WORK TASK: All lines from the one containing "Busca avançada" through the last line of the listing should be given again exactly, with no pictures.

DATA FOR REVIEW:
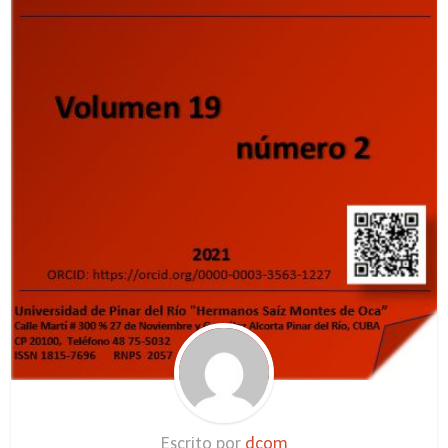
Escrito por
dcom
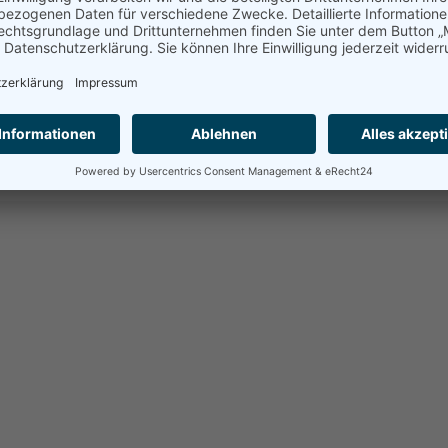
zstandards bei Datenverarbeitungen in den USA gewährlei
ds einzuhalten. Weitere Informationen hierzu erhalten S
-search/participant-detail?contact=true&id=a2zt0000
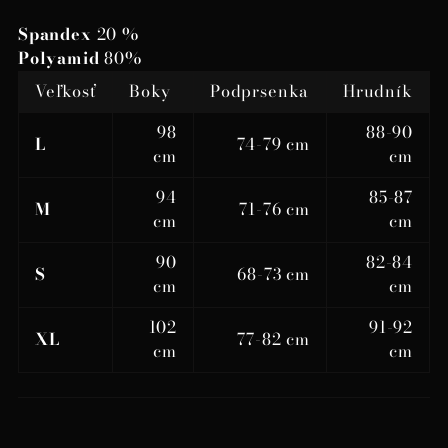
Spandex
20 %
Polyamid
80%
Veľkosť
Boky
Podprsenka
Hrudník
98
88-90
L
74-79 cm
cm
cm
94
85-87
M
71-76 cm
cm
cm
90
82-84
S
68-73 cm
cm
cm
102
91-92
XL
77-82 cm
cm
cm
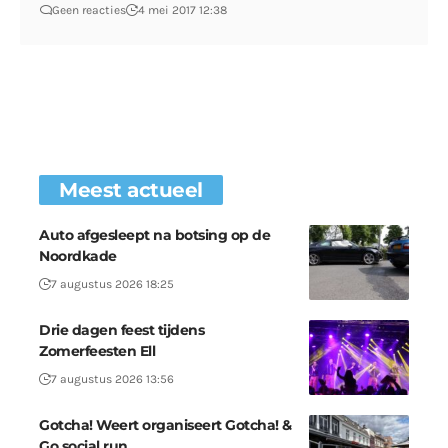
Geen reacties
4 mei 2017 12:38
Meest actueel
Auto afgesleept na botsing op de
Noordkade
7 augustus 2026 18:25
Drie dagen feest tijdens
Zomerfeesten Ell
7 augustus 2026 13:56
Gotcha! Weert organiseert Gotcha! &
Go social run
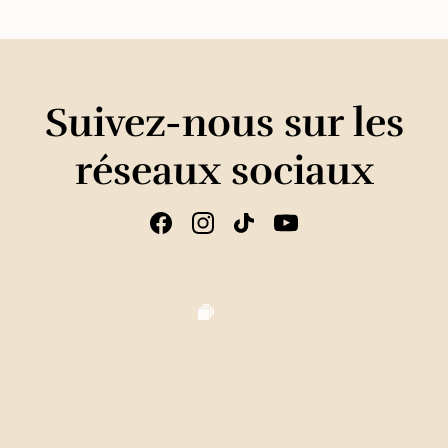
Suivez-nous sur les
réseaux sociaux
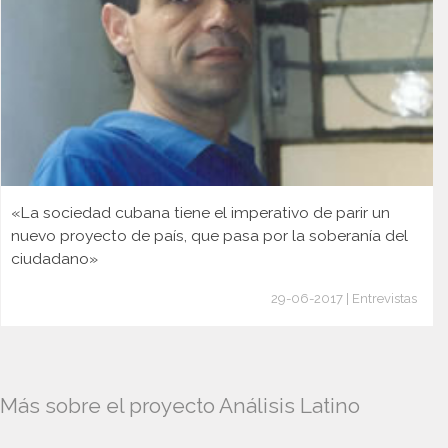
«La sociedad cubana tiene el imperativo de parir un
nuevo proyecto de país, que pasa por la soberanía del
ciudadano»
29-06-2017 | Entrevistas
Más sobre el proyecto Análisis Latino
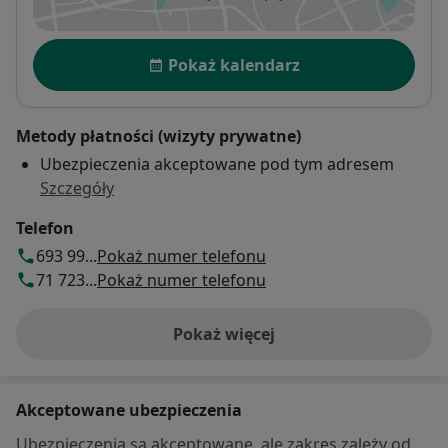
otwiera się w nowej karcie
Dostępność
Pokaż kalendarz
Metody płatności (wizyty prywatne)
Ubezpieczenia akceptowane pod tym adresem
Szczegóły
Telefon
693 99...
Pokaż numer telefonu
71 723...
Pokaż numer telefonu
Pokaż więcej
o adresie
Akceptowane ubezpieczenia
Ubezpieczenia są akceptowane, ale zakres zależy od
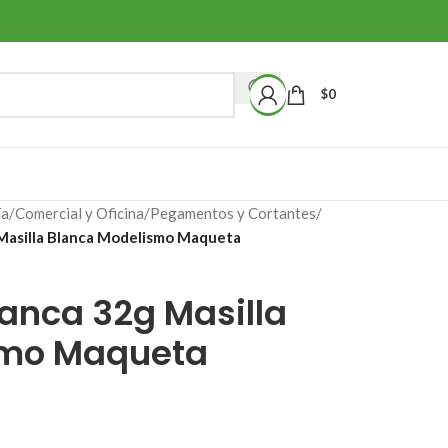
$
0
ía
/
Comercial y Oficina
/
Pegamentos y Cortantes
/
 Masilla Blanca Modelismo Maqueta
anca 32g Masilla
smo Maqueta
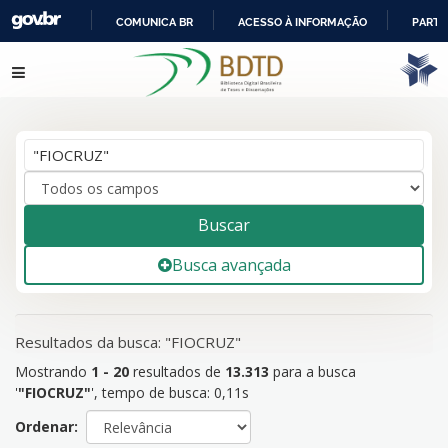
COMUNICA BR
ACESSO À INFORMAÇÃO
PARTI
IR
Mostrando
1 - 20
resultados de
13.313
para a busca
Pular para o conteúdo
PARA
'
"FIOCRUZ"
'
O
CONTEÚDO
Buscar
Busca avançada
Resultados da busca: "FIOCRUZ"
Mostrando
1 - 20
resultados de
13.313
para a busca
'
"FIOCRUZ"
'
, tempo de busca: 0,11s
Ordenar:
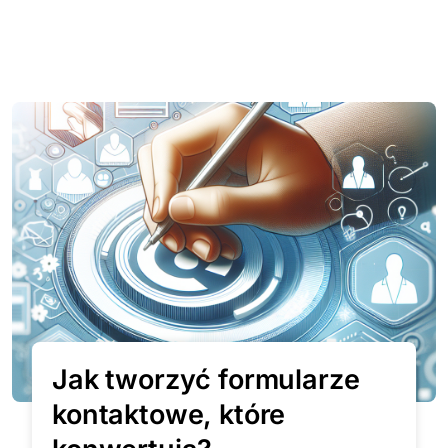
Jak tworzyć formularze
kontaktowe, które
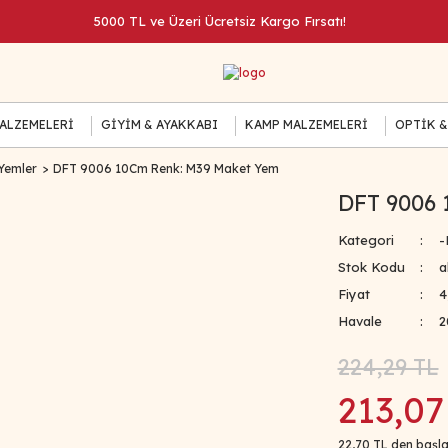
5000 TL ve Üzeri Ücretsiz Kargo Fırsatı!
MALZEMELERİ
GİYİM & AYAKKABI
KAMP MALZEMELERİ
OPTİK &
Yemler
DFT 9006 10Cm Renk: M39 Maket Yem
DFT 9006 
Kategori
-
Stok Kodu
a
Fiyat
4
Havale
2
224,29 TL
213,07
22,70 TL den başla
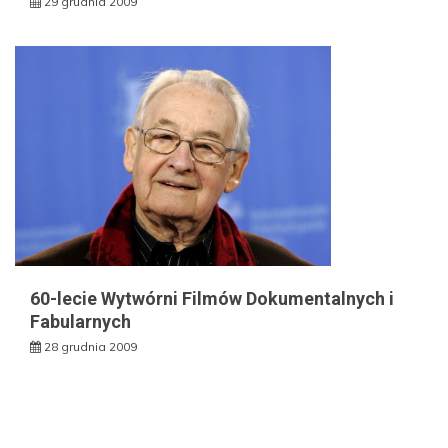
29 grudnia 2009
60-lecie Wytwórni Filmów Dokumentalnych i
Fabularnych
28 grudnia 2009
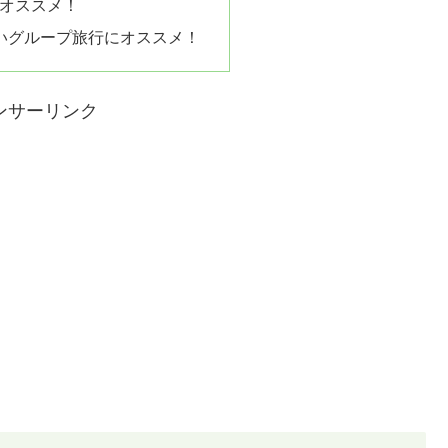
オススメ！
多いグループ旅行にオススメ！
ンサーリンク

ANSWER FOR THE TASK:
Busca avançada
Resultados da busca: "FIOCRUZ"
Mostrando
1 - 20
resultados de
13.313
para a busca
'
"FIOCRUZ"
'
, tempo de busca: 0,11s
Ordenar:
Jak tworzyć formularze
kontaktowe, które
5000 TL ve Üzeri Ücretsiz Kargo Fırsatı!
MALZEMELERİ
GİYİM & AYAKKABI
KAMP MALZEMELERİ
OPTİK &
Yemler
DFT 9006 10Cm Renk: M39 Maket Yem
DFT 9006 
Kategori
-
Stok Kodu
a
Fiyat
4
Havale
2
224,29 TL
213,07
22,70 TL den başla
29 grudnia 2009
60-lecie Wytwórni Filmów Dokumentalnych i
Fabularnych
28 grudnia 2009
オススメ！
多いグループ旅行にオススメ！
ンサーリンク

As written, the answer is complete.